The biggest problem with this type of financing is presuming you will always have the money to make the payments each month. The bigger the payment, the bigger the presumption you’re making. Surprise expenses come up from time to time and that’s just a fact of life. If money is tight, you might be forced to miss a payment or have to put that surprise expense on a credit card because of your 0% payment obligation.

Not Following Your Budget

We create a budget to manage spending to a plan each month. It would be ridiculous to say you’ll always stay within your budget. As good of a planner as you may be, there are still going to be times you spend a little more than anticipated. Maybe because you bought more groceries than usual or gas prices increased. But if you consistently ignore your plan and don’t correct overspending, you’ll dig yourself into a hole that’s difficult to get out of. Too much eating out? It will eventually catch up. You’re either forced to take money from another budget category to keep your budget in balance, or use your credit card.  Otherwise, you don’t have the money to meet other expenses.  Don’t beat yourself up about overspending, but don’t let it run out of control either.

Borrowing from Your Savings

Borrowing from savings is easy to do sometimes. Perhaps you’ve been told you’re getting a work bonus, but you won’t receive the money for a couple of months. It’s easy enough to spend ahead from savings and then some. But the problem  is using money today you may need tomorrow. Again, life happens and we all need our savings from time to time.

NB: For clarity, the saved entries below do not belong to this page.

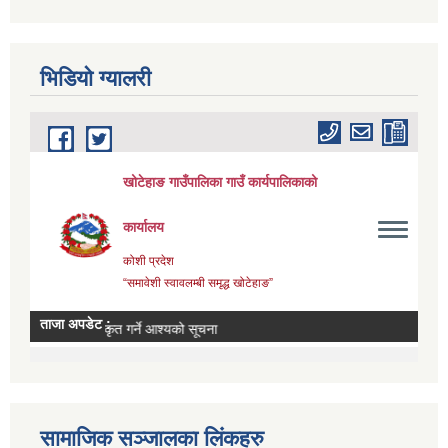
भिडियाे ग्यालरी
सामाजिक सञ्जालका लिंकहरु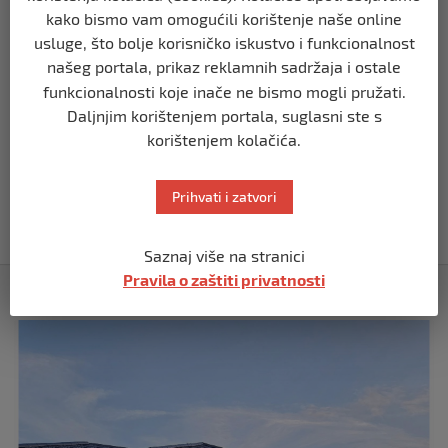
kako bismo vam omogućili korištenje naše online
SVIJET
Putin: Spremni smo vojno uzvratiti
usluge, što bolje korisničko iskustvo i funkcionalnost
Zapadu
našeg portala, prikaz reklamnih sadržaja i ostale
prije 11 mjeseci
funkcionalnosti koje inače ne bismo mogli pružati.
Daljnjim korištenjem portala, suglasni ste s
korištenjem kolačića.
SVIJET
Papa Lav XIV izjavio da je situacija vrlo
ozbiljna nakon izraelskog napada na
Prihvati i zatvori
Dohu
prije 11 mjeseci
Saznaj više na stranici
Pravila o zaštiti privatnosti
Izdvojeno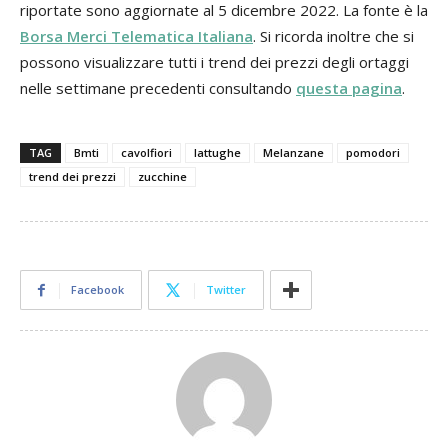
riportate sono aggiornate al 5 dicembre 2022. La fonte è la
Borsa Merci Telematica Italiana
. Si ricorda inoltre che si
possono visualizzare tutti i trend dei prezzi degli ortaggi
nelle settimane precedenti consultando
questa pagina
.
TAG
Bmti
cavolfiori
lattughe
Melanzane
pomodori
trend dei prezzi
zucchine
Facebook
Twitter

Things get really complicated when you have to put new expenses on a credit card because you’re waiting on the future money to pay back your savings. Borrowing from savings gets more complicated when you borrow based on an assumption that you’ll earn the extra money later. What happens if you don’t earn that money? Again, you’re forced to swipe the credit card.

All these things are easy traps to fall into. Believe me, my wife and I’ve done every one of them and they’ve definitely robbed us of our financial peace.

What do you think about these traps?

About Jason Price

Jason Price is a family man saved by grace, passionate about faithful financial stewardship (1 Cor 4:2 NIV), soccer and the Pacific sun.

  • http://twitter.com/StumbleForward Chris Holdheide

    I’ve considered 0% financing on some new appliances at Sears but I just don’t like have a loan except for my mortgage. Instead I’m just planning to make the payments to my savings account each month until I have the cash.

    On top of that with places like Sears I can pick out the appliances you like and hold them until you need them. What’s great about this is if a better deal comes along you can take that and save even more.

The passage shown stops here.